Thai Peanut Kale Salad Recipe

Kale Thai Peanut Salad Recipe
Have you ever massaged your vegetables?

Like a real deep-tissue massage, by hand?

I’m obsessed with massaging my kale. It’s not weird at all.

Okay, maybe it is. But it takes kale from rough and tough, to soft and tender. Here’s my kale before massaging:
Kale Thai Peanut Salad Recipe
And after:
Kale Thai Peanut Salad Recipe
My obsession began with this kale salad recipe, and I’ve been eating lots of raw kale ever since. If you’ve ever tried raw kale and not been persuaded that it’s both nutritious and delicious, try giving it a massage after you wash it. Don’t dry it off completely, a little water helps the process. Just sprinkle on some salt and start squeezing the kale. Add more salt as you get to unwilted sections of kale, until the whole bowl is darkened and softened.

And then you can put this delicious peanut dressing on top, and you’ve got yourself a very healthy substitute for peanut noodles. I bet this peanut sauce would be really good on regular noodles, or on spiralized vegetable noodles. I can confirm that it’s also an excellent dip for crackers and baby carrots, because that’s how we ate the remainder of the peanut sauce left over after making this salad.
Kale Thai Peanut Salad Recipe

Thai Peanut Kale Salad

1 large head of kale, with the tough part of the stem removed, torn into bite-size pieces
1/2 tsp salt
1 carrot, thinly sliced
1 red bell pepper, chopped
1 cup chopped red cabbage (less than 1/4 of a head)
1/4 cup roasted peanuts
12 oz package extra firm tofu
Non-stick baking spray

Peanut Sauce
3/4 cup natural peanut butter
1/2 to 3/4 cup water
1 garlic clove, minced
1 1/2 tsp fresh ginger, minced
4 Tbsp lime juice
1 Tbsp soy sauce
1 tsp peanut oil
1/8 tsp cayenne powder (more if you like it hot)

Bake the tofu
Preheat your oven to 400 degrees F and begin draining your tofu. Remove it from the package and put a plate or cutting board on top and top that with something heavy like a book or skillet. Let it drain for about 10 minutes. After draining, cut into roughly 1-inch cubes. Arrange tofu on a lightly greased baking sheet and bake for a total of 30 minutes, stirring once halfway through to ensure even cooking. Remove from the oven and allow to cool on the pan.

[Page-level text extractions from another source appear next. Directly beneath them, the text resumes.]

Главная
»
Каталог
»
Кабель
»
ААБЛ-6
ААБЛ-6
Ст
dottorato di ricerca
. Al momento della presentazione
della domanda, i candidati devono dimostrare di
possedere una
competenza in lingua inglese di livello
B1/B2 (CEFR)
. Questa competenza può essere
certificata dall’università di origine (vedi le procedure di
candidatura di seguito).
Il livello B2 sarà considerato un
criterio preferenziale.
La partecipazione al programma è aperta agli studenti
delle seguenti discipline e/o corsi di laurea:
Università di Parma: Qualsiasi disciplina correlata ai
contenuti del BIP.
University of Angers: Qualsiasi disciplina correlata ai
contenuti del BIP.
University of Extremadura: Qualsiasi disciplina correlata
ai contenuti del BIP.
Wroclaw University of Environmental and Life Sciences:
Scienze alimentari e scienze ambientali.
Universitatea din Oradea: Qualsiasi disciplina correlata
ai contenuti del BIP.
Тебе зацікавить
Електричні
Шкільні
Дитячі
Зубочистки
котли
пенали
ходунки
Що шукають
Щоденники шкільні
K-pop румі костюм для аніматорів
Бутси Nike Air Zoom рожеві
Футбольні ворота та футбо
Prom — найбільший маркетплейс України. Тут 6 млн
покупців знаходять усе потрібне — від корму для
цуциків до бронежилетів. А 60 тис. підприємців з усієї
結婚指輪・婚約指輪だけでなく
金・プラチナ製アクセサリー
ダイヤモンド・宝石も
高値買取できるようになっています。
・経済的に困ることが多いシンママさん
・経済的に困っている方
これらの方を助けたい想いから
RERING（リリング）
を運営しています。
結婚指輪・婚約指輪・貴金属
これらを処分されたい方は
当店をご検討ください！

While your tofu is cooking, massage the kale and make the peanut sauce.

Massage the kale
The kale wilts more easily if it’s not bone-dry, so don’t dry it off too much after rinsing.To massage the kale, place it in a large bowl and sprinkle it with a bit of the salt. Squeeze the kale with your hands until it begins to wilt. Add more salt if the kale isn’t wilting, or as you reach sections that are unsalted. (It’s okay to add more than the 1/2 tsp called for if you need to.) When you’re finished, the kale should have reduced in volume and darkened in color.

Make the peanut sauce

Add the peanut butter, 1/2 cup of water, garlic, ginger, lime juice, soy sauce, peanut oil, and cayenne pepper to a bowl, and whisk until combine. Add more water if necessary, so that it’s not too thick to mix with the vegetables.

Assemble the salad
Combine the chopped bell pepper, cabbage, and carrot with the massaged kale. Toss with 1/2 cup of the peanut sauce. Top with a handful of cooled tofu and peanuts when serving.